This past 4th I did not cookout, or make a picnic of fried chicken and potato salad, or make the latest viral food fad.
Nor did I join in the melancholy nostalgic elegies for Sheriff Andy Taylor of Mayberry RFD. I will miss him, too, but I can’t say anything more eloquent than what these folks have said. (Ken Levine, NYTimes) The Andy Griffith Show will be a perpetual summertime memory for all of America. (Well, white America, at least.)
I did not watch fireworks or even so much as light sparklers.
I did not read the Declaration of Independence, or any book on how America got invented on July 4th, or even that famous assessment of the American Character by Alexis de Toqueville, “Democracy in America“, which I’ve been meaning to read for some time.
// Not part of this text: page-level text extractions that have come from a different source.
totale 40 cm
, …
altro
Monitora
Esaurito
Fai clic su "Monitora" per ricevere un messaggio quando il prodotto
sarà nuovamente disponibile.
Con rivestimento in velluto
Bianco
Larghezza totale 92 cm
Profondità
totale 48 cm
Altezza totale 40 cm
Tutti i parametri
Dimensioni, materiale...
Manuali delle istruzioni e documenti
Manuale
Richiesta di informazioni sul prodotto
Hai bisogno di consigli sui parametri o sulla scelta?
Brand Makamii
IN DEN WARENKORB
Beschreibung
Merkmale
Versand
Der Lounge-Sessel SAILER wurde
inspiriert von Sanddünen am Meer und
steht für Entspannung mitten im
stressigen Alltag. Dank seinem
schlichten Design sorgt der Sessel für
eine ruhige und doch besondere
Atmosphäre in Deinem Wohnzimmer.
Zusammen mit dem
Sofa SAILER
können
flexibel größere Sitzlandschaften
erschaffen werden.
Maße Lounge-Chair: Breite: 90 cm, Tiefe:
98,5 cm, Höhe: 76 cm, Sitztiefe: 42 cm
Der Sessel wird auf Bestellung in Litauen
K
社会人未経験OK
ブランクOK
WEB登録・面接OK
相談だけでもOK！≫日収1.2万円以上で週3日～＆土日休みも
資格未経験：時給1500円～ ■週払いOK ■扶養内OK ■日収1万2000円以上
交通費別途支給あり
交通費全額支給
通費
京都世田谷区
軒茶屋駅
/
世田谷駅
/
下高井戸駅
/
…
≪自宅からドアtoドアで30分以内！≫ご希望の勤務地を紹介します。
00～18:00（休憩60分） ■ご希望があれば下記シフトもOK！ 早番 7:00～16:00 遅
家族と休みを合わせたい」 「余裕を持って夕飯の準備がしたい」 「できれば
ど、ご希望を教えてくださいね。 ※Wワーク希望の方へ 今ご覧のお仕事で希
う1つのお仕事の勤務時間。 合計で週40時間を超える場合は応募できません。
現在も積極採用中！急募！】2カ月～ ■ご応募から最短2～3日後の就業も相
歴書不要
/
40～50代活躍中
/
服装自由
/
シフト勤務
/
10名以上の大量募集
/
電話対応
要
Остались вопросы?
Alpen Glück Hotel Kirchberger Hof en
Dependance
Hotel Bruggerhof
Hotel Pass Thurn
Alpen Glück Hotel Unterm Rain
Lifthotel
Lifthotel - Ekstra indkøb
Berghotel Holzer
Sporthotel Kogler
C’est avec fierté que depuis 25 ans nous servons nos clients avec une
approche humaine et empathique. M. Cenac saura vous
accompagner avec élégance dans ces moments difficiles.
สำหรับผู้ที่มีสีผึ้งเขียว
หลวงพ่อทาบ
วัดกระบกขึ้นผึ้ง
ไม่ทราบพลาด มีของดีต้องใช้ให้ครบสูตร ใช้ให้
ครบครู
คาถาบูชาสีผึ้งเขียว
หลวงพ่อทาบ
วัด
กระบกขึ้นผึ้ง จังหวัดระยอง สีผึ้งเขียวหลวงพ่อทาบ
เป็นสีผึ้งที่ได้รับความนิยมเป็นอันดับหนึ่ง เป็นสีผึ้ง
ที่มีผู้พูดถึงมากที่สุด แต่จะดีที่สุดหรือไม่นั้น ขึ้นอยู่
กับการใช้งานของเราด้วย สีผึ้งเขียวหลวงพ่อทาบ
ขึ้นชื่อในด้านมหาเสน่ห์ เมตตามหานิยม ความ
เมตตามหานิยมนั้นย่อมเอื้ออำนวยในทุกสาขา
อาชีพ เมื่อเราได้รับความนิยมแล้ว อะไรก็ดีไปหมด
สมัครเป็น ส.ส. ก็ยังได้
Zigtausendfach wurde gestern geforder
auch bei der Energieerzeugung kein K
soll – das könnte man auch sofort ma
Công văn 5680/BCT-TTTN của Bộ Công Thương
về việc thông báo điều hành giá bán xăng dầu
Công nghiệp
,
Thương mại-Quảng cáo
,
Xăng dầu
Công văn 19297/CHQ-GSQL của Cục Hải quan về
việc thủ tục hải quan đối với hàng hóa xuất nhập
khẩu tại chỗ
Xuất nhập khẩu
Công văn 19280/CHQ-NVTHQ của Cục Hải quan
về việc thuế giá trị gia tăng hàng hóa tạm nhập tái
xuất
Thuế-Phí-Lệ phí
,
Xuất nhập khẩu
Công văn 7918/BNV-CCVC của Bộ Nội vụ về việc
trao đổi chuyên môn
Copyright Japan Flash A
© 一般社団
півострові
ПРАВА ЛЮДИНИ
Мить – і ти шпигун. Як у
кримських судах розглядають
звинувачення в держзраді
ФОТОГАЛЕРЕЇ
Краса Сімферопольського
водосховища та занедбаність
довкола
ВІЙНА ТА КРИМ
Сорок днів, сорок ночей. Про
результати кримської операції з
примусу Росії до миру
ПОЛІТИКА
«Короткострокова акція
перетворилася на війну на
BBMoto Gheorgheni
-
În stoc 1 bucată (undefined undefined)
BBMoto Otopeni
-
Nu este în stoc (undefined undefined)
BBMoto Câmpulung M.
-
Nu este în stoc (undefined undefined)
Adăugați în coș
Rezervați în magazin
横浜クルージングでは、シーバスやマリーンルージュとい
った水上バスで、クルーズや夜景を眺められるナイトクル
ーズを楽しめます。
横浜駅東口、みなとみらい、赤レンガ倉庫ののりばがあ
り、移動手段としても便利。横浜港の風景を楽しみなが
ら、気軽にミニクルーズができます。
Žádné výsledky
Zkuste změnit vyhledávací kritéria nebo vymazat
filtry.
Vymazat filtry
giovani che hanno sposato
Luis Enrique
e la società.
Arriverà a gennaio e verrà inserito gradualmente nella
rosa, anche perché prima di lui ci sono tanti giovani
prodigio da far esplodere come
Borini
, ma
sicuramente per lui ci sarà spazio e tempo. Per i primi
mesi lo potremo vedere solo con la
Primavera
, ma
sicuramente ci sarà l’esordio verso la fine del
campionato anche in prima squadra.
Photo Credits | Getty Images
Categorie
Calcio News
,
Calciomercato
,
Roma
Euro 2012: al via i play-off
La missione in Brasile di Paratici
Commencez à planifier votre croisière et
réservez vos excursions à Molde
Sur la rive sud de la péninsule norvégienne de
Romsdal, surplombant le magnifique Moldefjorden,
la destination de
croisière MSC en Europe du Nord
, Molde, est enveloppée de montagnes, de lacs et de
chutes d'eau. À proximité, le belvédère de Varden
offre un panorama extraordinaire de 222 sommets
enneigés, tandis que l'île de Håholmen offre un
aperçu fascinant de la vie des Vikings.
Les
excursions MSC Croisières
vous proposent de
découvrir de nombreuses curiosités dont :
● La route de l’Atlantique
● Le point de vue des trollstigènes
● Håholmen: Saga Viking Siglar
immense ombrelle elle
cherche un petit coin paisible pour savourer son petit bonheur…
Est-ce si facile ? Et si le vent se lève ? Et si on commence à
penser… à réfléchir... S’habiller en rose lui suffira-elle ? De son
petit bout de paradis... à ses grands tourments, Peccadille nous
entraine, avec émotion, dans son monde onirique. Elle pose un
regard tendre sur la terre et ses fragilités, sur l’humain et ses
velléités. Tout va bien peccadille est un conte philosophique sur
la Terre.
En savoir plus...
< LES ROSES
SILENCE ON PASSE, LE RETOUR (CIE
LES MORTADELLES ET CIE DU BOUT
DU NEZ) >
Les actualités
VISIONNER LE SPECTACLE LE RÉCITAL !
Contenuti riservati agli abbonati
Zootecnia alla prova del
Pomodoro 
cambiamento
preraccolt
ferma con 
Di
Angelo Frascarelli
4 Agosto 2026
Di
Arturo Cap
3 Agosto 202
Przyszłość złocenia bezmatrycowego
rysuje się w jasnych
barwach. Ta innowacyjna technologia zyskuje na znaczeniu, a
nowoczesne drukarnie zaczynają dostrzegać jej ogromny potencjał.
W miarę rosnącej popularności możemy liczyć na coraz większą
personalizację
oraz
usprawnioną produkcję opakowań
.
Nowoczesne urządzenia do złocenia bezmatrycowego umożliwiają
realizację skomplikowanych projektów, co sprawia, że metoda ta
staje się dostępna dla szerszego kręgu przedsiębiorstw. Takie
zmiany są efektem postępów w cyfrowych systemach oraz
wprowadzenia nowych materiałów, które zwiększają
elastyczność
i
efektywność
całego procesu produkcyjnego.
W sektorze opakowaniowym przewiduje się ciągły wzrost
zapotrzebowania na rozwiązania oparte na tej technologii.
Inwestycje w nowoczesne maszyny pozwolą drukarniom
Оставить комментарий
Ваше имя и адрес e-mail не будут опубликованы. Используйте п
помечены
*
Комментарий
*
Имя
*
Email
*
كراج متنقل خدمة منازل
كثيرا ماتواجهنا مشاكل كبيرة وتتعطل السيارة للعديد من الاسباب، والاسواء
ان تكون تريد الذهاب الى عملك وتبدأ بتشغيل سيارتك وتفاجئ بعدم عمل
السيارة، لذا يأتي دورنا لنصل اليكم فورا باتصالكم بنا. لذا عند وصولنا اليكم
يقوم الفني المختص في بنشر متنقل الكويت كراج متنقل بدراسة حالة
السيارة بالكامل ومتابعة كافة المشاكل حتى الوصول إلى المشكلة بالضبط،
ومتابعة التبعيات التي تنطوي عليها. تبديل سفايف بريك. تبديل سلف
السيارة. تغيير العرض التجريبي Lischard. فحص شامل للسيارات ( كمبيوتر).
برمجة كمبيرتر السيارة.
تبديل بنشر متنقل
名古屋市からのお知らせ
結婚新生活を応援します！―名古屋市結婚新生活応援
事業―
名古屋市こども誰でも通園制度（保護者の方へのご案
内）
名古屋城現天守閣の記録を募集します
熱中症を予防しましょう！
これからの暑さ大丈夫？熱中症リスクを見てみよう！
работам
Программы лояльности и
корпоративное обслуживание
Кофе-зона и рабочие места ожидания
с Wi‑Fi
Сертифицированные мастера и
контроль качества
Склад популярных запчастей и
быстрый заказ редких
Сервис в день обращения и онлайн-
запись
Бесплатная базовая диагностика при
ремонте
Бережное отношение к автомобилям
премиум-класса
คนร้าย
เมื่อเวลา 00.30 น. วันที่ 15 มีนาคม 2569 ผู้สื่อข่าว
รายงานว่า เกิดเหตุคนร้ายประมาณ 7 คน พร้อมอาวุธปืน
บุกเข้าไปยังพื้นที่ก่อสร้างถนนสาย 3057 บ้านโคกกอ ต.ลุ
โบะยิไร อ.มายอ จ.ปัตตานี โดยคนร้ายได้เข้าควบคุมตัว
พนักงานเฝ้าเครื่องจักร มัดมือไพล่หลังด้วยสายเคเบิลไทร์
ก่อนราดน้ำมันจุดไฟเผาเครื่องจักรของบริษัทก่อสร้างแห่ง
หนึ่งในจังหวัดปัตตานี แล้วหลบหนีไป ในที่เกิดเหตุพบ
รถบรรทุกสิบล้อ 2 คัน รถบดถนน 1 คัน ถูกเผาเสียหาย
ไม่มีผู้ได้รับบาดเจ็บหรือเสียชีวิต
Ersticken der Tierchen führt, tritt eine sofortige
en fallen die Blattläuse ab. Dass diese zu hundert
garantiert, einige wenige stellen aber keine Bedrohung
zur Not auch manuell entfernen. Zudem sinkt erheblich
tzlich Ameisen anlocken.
I thought no deep thoughts about our reckless rush into revolt more than two hundred years ago, and how long the odds were against the colonies, and which side I might have taken had I lived in those times.
I watched no parades, nor did I listen to John Phillip Sousa’s “The Stars and Stripes Forever”, nor did I hunt up my American flag and plant it in my front yard.
Instead I did that other national activity — which is to say I worked.
Yes, The Man needed me on a job site in the deep south, so I spent my day in an air conditioned construction trailer, watching nothing much happen as all the construction workers had been allowed off for the holiday and for an extremely long weekend.